Here are my twenty favourite moments from 1994 to 2010;
1. The lace-masks of F/W 1996`s 'Dante' collection
McQueen's theatrical 'Dante' collection was staged at a church in Spitalfields in 1996. The show opened with organ music filling the church that was soon drowned out by gunfire. Models walked the runway looking wearing wore crucifix masks, denim splashed with bleach and lots of lace. McQueen commented that the collection was "not so much about death, but the awareness that it's there".
2. Models walking on water in F/W 1997`s 'It`s A Junge Out There'
The F/W 1997 collection was shown in Borough Market. The backdrop was a screen of corrugated iron, which was covered in bullet holes. Models with horns and painted faces walked around car wrecks wearing cowboy boots and traditionally tailored pieces made out of hides and leathers.

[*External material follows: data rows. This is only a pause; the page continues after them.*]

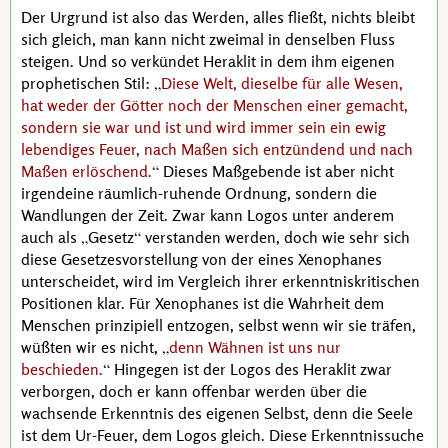
Der Urgrund ist also das Werden, alles fließt, nichts bleibt
sich gleich, man kann nicht zweimal in denselben Fluss
steigen. Und so verkündet
Heraklit
in dem ihm eigenen
prophetischen Stil:
Diese Welt, dieselbe für alle Wesen,
hat weder der Götter noch der Menschen einer gemacht,
sondern sie war und ist und wird immer sein ein ewig
lebendiges Feuer, nach Maßen sich entzündend und nach
Maßen erlöschend.
Dieses Maßgebende ist aber nicht
irgendeine räumlich-ruhende Ordnung, sondern die
Wandlungen der Zeit. Zwar kann Logos unter anderem
auch als
Gesetz
verstanden werden, doch wie sehr sich
diese Gesetzesvorstellung von der eines
Xenophanes
unterscheidet, wird im Vergleich ihrer erkenntniskritischen
Positionen klar. Für
Xenophanes
ist die Wahrheit dem
Menschen prinzipiell entzogen, selbst wenn wir sie träfen,
wüßten wir es nicht,
denn Wähnen ist uns nur
beschieden.
Hingegen ist der Logos des
Heraklit
zwar
verborgen, doch er kann offenbar werden über die
wachsende Erkenntnis des eigenen Selbst, denn die Seele
ist dem Ur-Feuer, dem Logos gleich. Diese Erkenntnissuche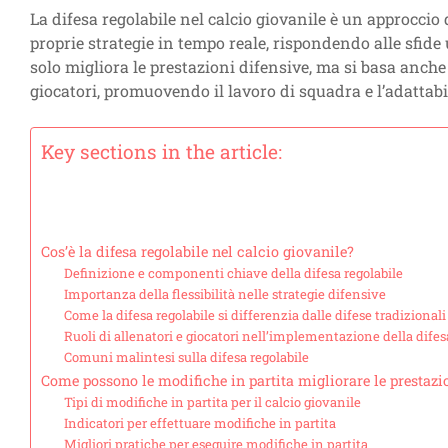
La difesa regolabile nel calcio giovanile è un approccio
proprie strategie in tempo reale, rispondendo alle sfide 
solo migliora le prestazioni difensive, ma si basa anch
giocatori, promuovendo il lavoro di squadra e l’adattabi
Key sections in the article:
Cos’è la difesa regolabile nel calcio giovanile?
Definizione e componenti chiave della difesa regolabile
Importanza della flessibilità nelle strategie difensive
Come la difesa regolabile si differenzia dalle difese tradizionali
Ruoli di allenatori e giocatori nell’implementazione della difes
Comuni malintesi sulla difesa regolabile
Come possono le modifiche in partita migliorare le prestazi
Tipi di modifiche in partita per il calcio giovanile
Indicatori per effettuare modifiche in partita
Migliori pratiche per eseguire modifiche in partita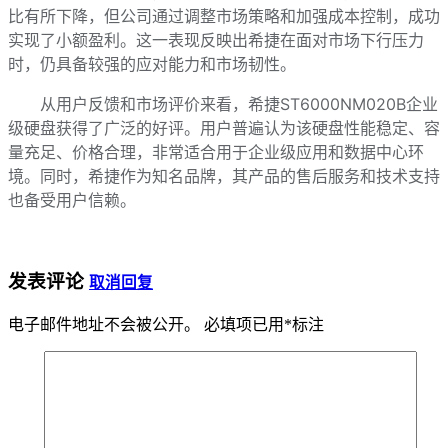
比有所下降，但公司通过调整市场策略和加强成本控制，成功
实现了小额盈利。这一表现反映出希捷在面对市场下行压力
时，仍具备较强的应对能力和市场韧性。
从用户反馈和市场评价来看，希捷ST6000NM020B企业
级硬盘获得了广泛的好评。用户普遍认为该硬盘性能稳定、容
量充足、价格合理，非常适合用于企业级应用和数据中心环
境。同时，希捷作为知名品牌，其产品的售后服务和技术支持
也备受用户信赖。
发表评论
取消回复
电子邮件地址不会被公开。
必填项已用
*
标注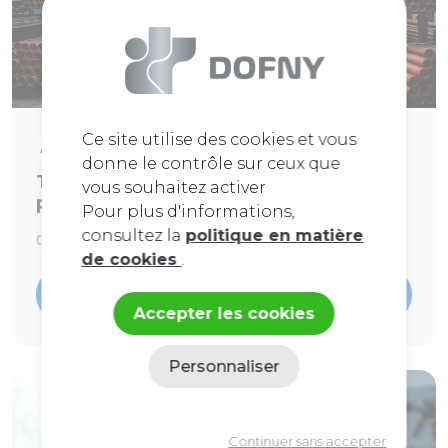
Ce site utilise des cookies et vous
Articles de blog
donne le contrôle sur ceux que
Tubes acier : le guide d'achat 2026
vous souhaitez activer
pour bien choisir
Pour plus d'informations,
consultez la
politique en matière
01 juin 2026
10 minutes
de cookies
.
Lire l'article
Accepter les cookies
Personnaliser
Politique de confidentialité
Continuer sans accepter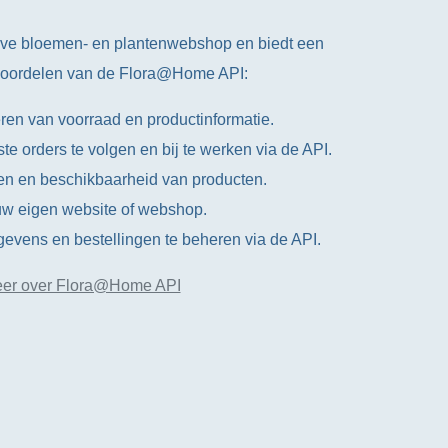
ve bloemen- en plantenwebshop en biedt een
 voordelen van de Flora@Home API:
ren van voorraad en productinformatie.
e orders te volgen en bij te werken via de API.
zen en beschikbaarheid van producten.
t uw eigen website of webshop.
evens en bestellingen te beheren via de API.
er over Flora@Home API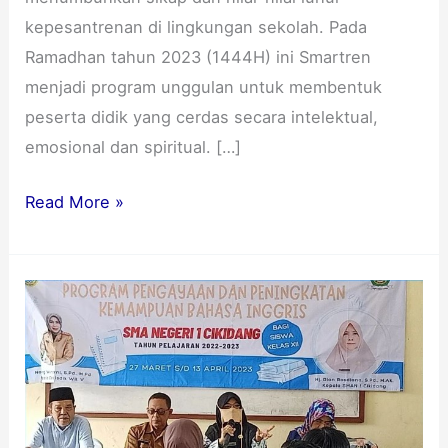
kepesantrenan di lingkungan sekolah. Pada
Ramadhan tahun 2023 (1444H) ini Smartren
menjadi program unggulan untuk membentuk
peserta didik yang cerdas secara intelektual,
emosional dan spiritual. […]
Read More »
Pengayaan
Bahasa
Inggris
Tahun
Pelajaran
2022/2023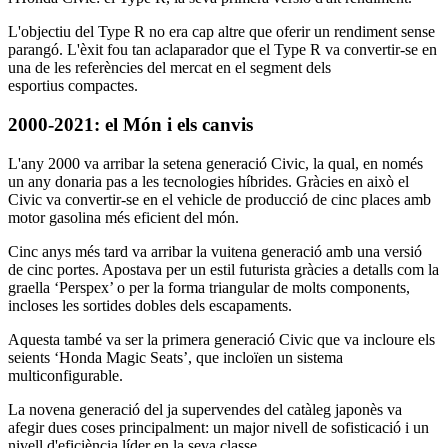
L'objectiu del Type R no era cap altre que oferir un rendiment sense
parangó. L'èxit fou tan aclaparador que el Type R va convertir-se en
una de les referències del mercat en el segment dels
esportius compactes.
2000-2021: el Món i els canvis
L'any 2000 va arribar la setena generació Civic, la qual, en només
un any donaria pas a les tecnologies híbrides. Gràcies en això el
Civic va convertir-se en el vehicle de producció de cinc places amb
motor gasolina més eficient del món.
Cinc anys més tard va arribar la vuitena generació amb una versió
de cinc portes. Apostava per un estil futurista gràcies a detalls com la
graella ‘Perspex’ o per la forma triangular de molts components,
incloses les sortides dobles dels escapaments.
Aquesta també va ser la primera generació Civic que va incloure els
seients ‘Honda Magic Seats’, que incloïen un sistema
multiconfigurable.
La novena generació del ja supervendes del catàleg japonès va
afegir dues coses principalment: un major nivell de sofisticació i un
nivell d'eficiència líder en la seva classe.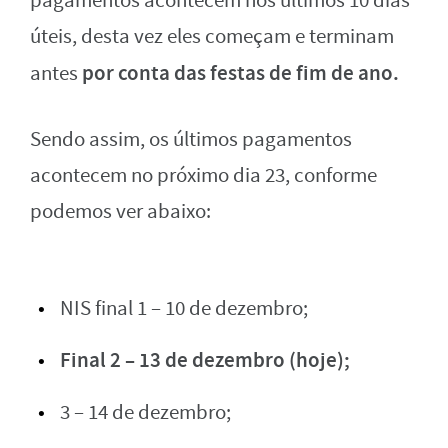
pagamentos acontecem nos últimos 10 dias
úteis, desta vez eles começam e terminam
por conta das festas de fim de ano.
antes
Sendo assim, os últimos pagamentos
acontecem no próximo dia 23, conforme
podemos ver abaixo:
NIS final 1 – 10 de dezembro;
Final 2 – 13 de dezembro (hoje);
3 – 14 de dezembro;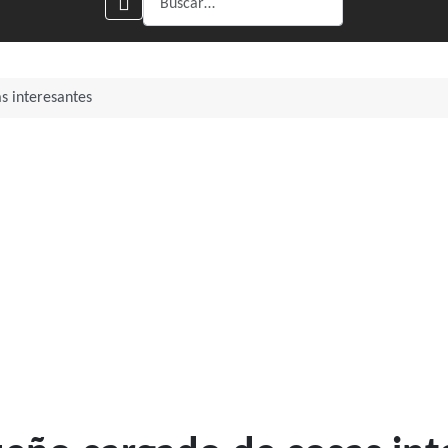
s interesantes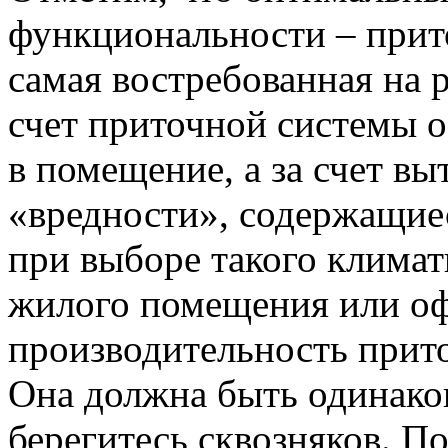
функциональности – прит
самая востребованная на 
счет приточной системы о
в помещение, а за счет вы
«вредности», содержащиес
при выборе такого климат
жилого помещения или офи
производительность прит
Она должна быть одинаков
берегитесь сквозняков. П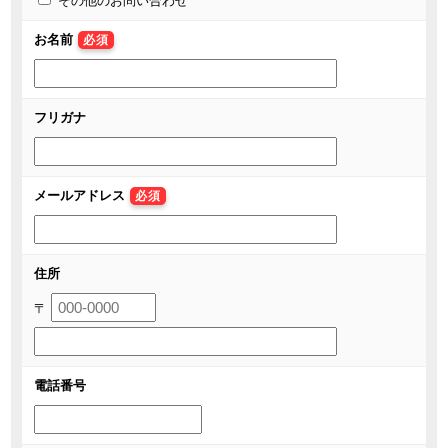
その他のお問い合わせ
お名前
必須
フリガナ
メールアドレス
必須
住所
〒
電話番号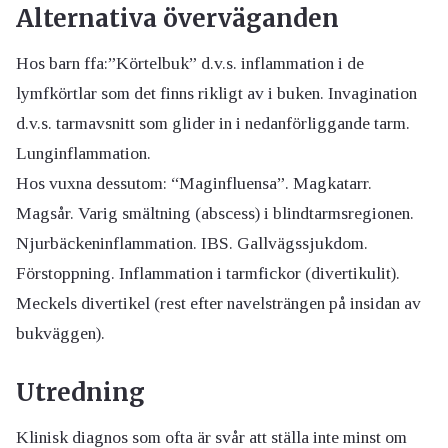
Alternativa överväganden
Hos barn ffa:”Körtelbuk” d.v.s. inflammation i de
lymfkörtlar som det finns rikligt av i buken. Invagination
d.v.s. tarmavsnitt som glider in i nedanförliggande tarm.
Lunginflammation.
Hos vuxna dessutom: “Maginfluensa”. Magkatarr.
Magsår. Varig smältning (abscess) i blindtarmsregionen.
Njurbäckeninflammation. IBS. Gallvägssjukdom.
Förstoppning. Inflammation i tarmfickor (divertikulit).
Meckels divertikel (rest efter navelsträngen på insidan av
bukväggen).
Utredning
Klinisk diagnos som ofta är svår att ställa inte minst om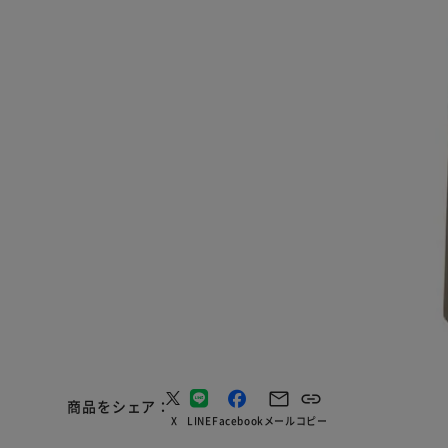
商品をシェア
X
LINE
Facebook
メール
コピー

3. The fire ring ending 'Joan' in F/W 1998
The finale of the show was marked by a blaze of fire that encircled a bondage-clad representation of Joan of Arc’s ghost in order to celebrate the power of femininity against the institutionalized machismo of both French military leadership and modern dayreligious institution. While the set reflected the ecclesiastical cell of Joan of Arc and the clothes themselves were given a medieval context, it was apparent that McQueen is contained and operates in a suspended past space as a way to process structural inequalities on the social and economic level. What resonated highly with the critics of the presentation was the assertion of femininity and reminder of past repression of women within the political arena, a notion that would be revisited two years later when McQueen relocated to Paris.
4. Models ice-skating in snow & ice for F/W 1999`s 'The Overlook'
McQueen's "The Overlook" fall/winter collection was based on Stanley Kubrick's 1980 film 'The Shinning' and featured models ice-skating wearing elaborate pieces. The artificial snow landscape was the perfect backdrop to show off luxurious furs, soft knits, shiny bustiers, trapeze and swing skirts and floor length coats.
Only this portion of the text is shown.